§ **What you are asked to do**
What lines below hold the string "Premium"? Copy them all.

Saved entries
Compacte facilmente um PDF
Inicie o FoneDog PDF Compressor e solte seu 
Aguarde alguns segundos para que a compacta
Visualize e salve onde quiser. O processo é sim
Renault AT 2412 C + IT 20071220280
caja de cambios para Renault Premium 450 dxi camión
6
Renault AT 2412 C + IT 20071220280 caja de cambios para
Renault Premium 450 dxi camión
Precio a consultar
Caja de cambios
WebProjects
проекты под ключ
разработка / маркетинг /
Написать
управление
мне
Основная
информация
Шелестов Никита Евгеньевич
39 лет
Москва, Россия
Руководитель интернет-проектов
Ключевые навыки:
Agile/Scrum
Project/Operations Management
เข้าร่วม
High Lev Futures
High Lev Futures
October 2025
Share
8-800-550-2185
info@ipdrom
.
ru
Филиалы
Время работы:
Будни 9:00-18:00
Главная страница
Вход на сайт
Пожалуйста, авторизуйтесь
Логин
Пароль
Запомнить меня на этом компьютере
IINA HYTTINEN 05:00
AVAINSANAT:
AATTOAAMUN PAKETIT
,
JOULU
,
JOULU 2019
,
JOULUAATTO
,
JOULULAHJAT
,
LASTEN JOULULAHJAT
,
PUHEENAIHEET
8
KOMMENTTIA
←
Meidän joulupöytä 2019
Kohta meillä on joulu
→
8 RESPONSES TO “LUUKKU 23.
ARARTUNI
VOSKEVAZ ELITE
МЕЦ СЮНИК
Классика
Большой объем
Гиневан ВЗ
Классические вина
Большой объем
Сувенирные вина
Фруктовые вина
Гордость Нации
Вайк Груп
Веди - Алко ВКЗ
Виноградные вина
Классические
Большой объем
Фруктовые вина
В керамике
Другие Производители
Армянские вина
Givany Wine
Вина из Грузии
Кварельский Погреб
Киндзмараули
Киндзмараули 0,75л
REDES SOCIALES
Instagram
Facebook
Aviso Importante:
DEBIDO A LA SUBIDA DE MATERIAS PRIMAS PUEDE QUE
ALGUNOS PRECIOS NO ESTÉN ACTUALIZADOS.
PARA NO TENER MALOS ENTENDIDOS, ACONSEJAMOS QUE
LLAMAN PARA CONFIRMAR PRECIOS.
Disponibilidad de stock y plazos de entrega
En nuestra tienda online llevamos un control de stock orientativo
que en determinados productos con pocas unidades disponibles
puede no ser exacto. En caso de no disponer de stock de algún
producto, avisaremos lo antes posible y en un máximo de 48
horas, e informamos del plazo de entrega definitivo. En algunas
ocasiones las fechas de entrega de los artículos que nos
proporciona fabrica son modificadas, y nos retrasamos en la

§ **Answer area**
caja de cambios para Renault Premium 450 dxi camión
Renault Premium 450 dxi camión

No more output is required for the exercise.